According to the decision of the government, €6.8 million will be appropriated to the EELC from the 2018 state budget. And in turn, the EELC will withdraw its demand for the return of St Nicholas’ Church and the non-fixed assets that belonged to its congregation. The agreement means that the long-term dispute related to the ownership of the building has been resolved, and the research and exhibition of the objects of cultural value will continue in the church building, in which the state has created the most suitable conditions.

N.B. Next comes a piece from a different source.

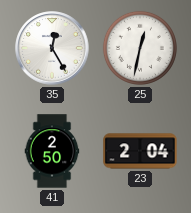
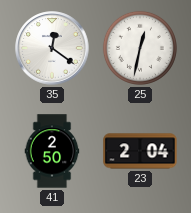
35: 12:25 -> 12:21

‘The long dispute about the ownership relationships has undoubtedly caused great uncertainty for the Art Museum of Estonia. Now it is clear that the building will remain a branch of the art museum, which is the best solution for the exposition of the priceless art treasures located in St Nicholas’ Church. This resolution will definitely please all the friends of culture in Estonia and abroad, because St Nicholas Church is not only a beloved exhibition space, but also one of the most valued concert halls due to its acoustics and atmosphere,’ said Minister of Culture Indrek Saar

St Nicholas Church is one of the few European museums where church art is exhibited in a reconstructed historical house of worship. The Art Museum of Estonia’s collection of church art of the Medieval and Early Modern Periods, which is the most valuable and internationally important art collection in Estonia, is located in the church. The collection includes the Art Museum of Estonia’s most valuable examples of church art, such as the Hermen Rode Altarpiece, Bernt Notke’s Dance of Death and the St Anthony, or Passion, Altar.

‘After a long period of uncertainty during which the museum has done its best, a much greater feeling of certitude has been established for continuing our activities. We will be able to better care for and exhibit the church art. Our goal is to maintain St Nicholas as the centre of Estonian sacral art. To achieve this, the Art Museum definitely wishes to continue its cooperation with the church and we confirm that the priceless legacy is in good hands,’ added Sirje Helme, CEO of the Art Museum of Estonia Foundation.
The St Nicholas’ Church building itself is one of the best examples of sacral architecture in Estonia. The church was probably built in the mid-13th century. It was renovated in the 14th century and thoroughly rebuilt in the 15th century. The church became Tallinn’s most beautiful sanctuary, and today, both the St Nicholas’ Church itself and the exhibition of church art located therein are the pride of the Estonian nation.